A Christian who was disciplined by an NHS trust for inviting a Muslim colleague to church is appealing against the written warning she received.
Victoria Wasteney, a senior occupational therapist, was told that she had ‘bullied’ a Muslim colleague by praying with her.
She is being represented by the Christian Legal Centre, which accuses her employer of ‘marginalisation’.
Miss Wasteney had discussions about Christianity and Islam with a junior colleague, Enya Nawaz, and offered to pray with her when she became upset about health problems.
She also invited her to church and gave her a book called ‘I Dared to Call Him Father’, about a Muslim woman who converted to Christianity.

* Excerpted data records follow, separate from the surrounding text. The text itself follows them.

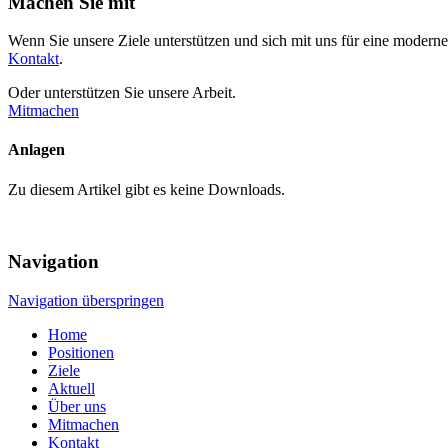
Machen Sie mit
Wenn Sie unsere Ziele unterstützen und sich mit uns für eine mo­derne, 
Kontakt
.
Oder unterstützen Sie unsere Arbeit.
Mitmachen
Anlagen
Zu diesem Artikel gibt es keine Downloads.
Navigation
Navigation überspringen
Home
Positionen
Ziele
Aktuell
Über uns
Mitmachen
Kontakt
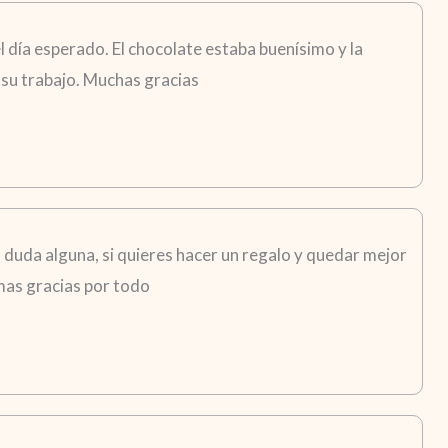
 día esperado. El chocolate estaba buenísimo y la
su trabajo. Muchas gracias
in duda alguna, si quieres hacer un regalo y quedar mejor
imas gracias por todo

However, Miss Nawaz accused her of trying to convert her to Christianity and made a formal complaint. Miss Wasteney was suspended for nine months while the East London NHS Foundation Trust investigated.
Speaking to the Daily Mail in January, Miss Wasteney said: “I’m not anti-Muslim and I’m always very mindful to be sensitive to other people’s beliefs.”
She is taking her case to the Employment Appeals Tribunal where she will be represented by human rights barrister Paul Diamond, and supported by the Christian Legal Centre (CLC).
Chief Executive of the CLC Andrea Williams told The Sunday Times: “Where countries let go of a cohesive Christian world view you get chaos and marginalisation. We are letting go of what has given us our freedom.”
At the Employment Appeals Tribunal, Miss Wasteney’s lawyer will argue that the European Convention on Human Rights “enshrines the freedom to be able to speak about faith in the workplace and not be disciplined for it”.
Mrs Williams said: “The NHS is increasingly dominated by a suffocating liberal agenda that chooses to bend over backwards to accommodate certain beliefs but punishes the Christian.”